Your goal:
What you should give back is a precise copy of the lines below from the one containing "人気ブックマークで知る" through the one containing "Bad Schmiedeberg mit sich bringt. Sie kümmern", with no pictures.

The data:

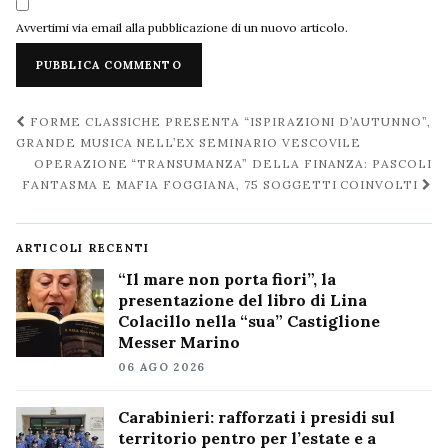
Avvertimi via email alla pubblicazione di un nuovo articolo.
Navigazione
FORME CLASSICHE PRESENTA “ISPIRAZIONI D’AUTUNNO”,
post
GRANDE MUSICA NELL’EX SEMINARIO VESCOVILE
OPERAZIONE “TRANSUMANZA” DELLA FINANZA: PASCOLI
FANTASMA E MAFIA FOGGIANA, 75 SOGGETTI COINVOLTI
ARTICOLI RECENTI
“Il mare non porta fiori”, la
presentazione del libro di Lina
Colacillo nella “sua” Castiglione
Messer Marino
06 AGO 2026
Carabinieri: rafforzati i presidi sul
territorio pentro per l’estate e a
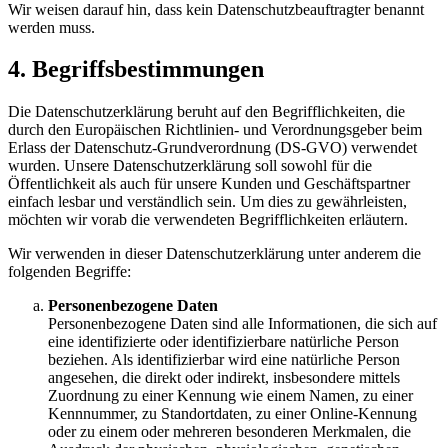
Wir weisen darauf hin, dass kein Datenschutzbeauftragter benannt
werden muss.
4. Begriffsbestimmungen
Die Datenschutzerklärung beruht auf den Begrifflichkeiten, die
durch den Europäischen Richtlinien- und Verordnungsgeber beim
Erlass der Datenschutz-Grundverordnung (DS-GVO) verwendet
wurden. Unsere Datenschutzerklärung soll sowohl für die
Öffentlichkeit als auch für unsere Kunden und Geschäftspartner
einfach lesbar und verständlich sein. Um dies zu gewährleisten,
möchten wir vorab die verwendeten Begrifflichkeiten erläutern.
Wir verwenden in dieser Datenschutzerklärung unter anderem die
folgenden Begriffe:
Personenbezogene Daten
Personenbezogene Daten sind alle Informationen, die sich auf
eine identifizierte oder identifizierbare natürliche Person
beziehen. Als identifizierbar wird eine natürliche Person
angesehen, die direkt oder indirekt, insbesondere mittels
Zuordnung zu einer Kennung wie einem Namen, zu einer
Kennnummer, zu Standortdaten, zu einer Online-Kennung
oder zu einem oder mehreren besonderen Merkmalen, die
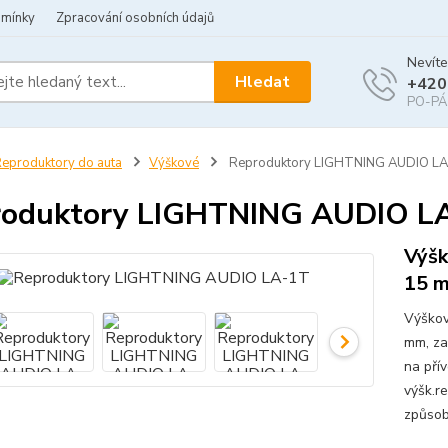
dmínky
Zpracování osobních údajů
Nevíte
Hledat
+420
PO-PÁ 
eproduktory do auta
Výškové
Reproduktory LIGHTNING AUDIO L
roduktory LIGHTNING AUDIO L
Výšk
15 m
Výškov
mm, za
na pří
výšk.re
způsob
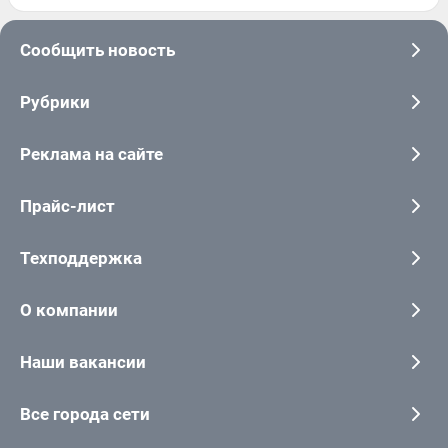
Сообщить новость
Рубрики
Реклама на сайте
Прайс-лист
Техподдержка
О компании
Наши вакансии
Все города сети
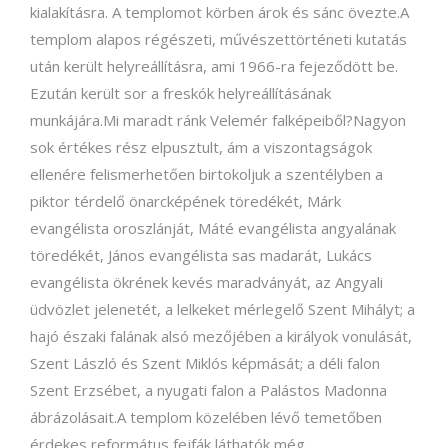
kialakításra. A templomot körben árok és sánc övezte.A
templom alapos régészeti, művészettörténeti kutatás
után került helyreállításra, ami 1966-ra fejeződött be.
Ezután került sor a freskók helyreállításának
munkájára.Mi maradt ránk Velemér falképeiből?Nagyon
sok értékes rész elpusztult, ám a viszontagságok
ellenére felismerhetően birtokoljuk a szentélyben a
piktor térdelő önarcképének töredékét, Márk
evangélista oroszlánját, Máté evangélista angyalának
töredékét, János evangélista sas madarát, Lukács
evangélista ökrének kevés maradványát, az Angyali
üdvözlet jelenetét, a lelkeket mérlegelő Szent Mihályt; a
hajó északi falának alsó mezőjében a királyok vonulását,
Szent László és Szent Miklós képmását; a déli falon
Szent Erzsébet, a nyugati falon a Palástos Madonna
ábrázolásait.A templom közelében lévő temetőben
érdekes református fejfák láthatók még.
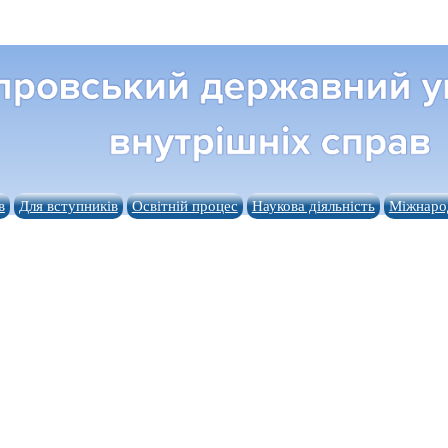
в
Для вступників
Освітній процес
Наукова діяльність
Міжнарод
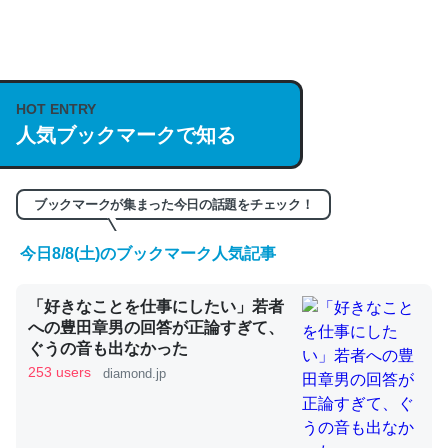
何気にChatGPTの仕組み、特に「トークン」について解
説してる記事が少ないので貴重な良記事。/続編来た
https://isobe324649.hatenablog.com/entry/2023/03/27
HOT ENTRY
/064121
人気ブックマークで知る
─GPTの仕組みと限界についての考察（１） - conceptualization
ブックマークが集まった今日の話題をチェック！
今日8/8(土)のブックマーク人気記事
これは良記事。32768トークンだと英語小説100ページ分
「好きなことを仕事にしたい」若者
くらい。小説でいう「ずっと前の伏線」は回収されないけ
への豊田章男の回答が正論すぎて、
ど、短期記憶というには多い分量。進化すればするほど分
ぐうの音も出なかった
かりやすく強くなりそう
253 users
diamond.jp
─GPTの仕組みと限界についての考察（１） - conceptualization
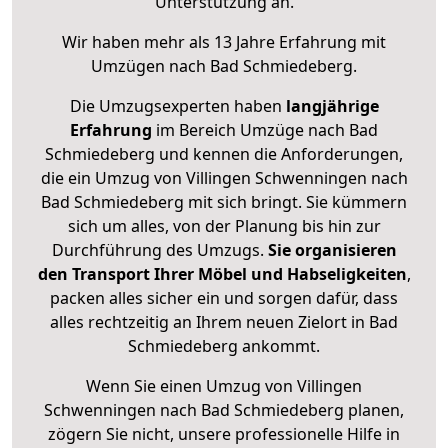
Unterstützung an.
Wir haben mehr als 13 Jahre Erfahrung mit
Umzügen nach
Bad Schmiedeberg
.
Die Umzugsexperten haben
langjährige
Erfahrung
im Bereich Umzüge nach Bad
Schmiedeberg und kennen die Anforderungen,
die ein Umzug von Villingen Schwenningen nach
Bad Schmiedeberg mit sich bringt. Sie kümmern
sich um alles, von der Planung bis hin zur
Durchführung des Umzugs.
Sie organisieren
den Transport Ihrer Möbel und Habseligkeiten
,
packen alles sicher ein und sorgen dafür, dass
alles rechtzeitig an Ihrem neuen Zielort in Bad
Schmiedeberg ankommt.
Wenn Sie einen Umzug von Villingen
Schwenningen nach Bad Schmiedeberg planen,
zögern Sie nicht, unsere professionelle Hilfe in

Written answer:
人気ブックマークで知る
─GPTの仕組みと限界についての考察（１） - conceptualization
ブックマークが集まった今日の話題をチェック！
今日8/8(土)のブックマーク人気記事
これは良記事。32768トークンだと英語小説100ページ分
「好きなことを仕事にしたい」若者
くらい。小説でいう「ずっと前の伏線」は回収されないけ
への豊田章男の回答が正論すぎて、
ど、短期記憶というには多い分量。進化すればするほど分
ぐうの音も出なかった
かりやすく強くなりそう
253 users
diamond.jp
─GPTの仕組みと限界についての考察（１） - conceptualization
Unterstützung an.
Wir haben mehr als 13 Jahre Erfahrung mit
Umzügen nach
Bad Schmiedeberg
.
Die Umzugsexperten haben
langjährige
Erfahrung
im Bereich Umzüge nach Bad
Schmiedeberg und kennen die Anforderungen,
die ein Umzug von Villingen Schwenningen nach
Bad Schmiedeberg mit sich bringt. Sie kümmern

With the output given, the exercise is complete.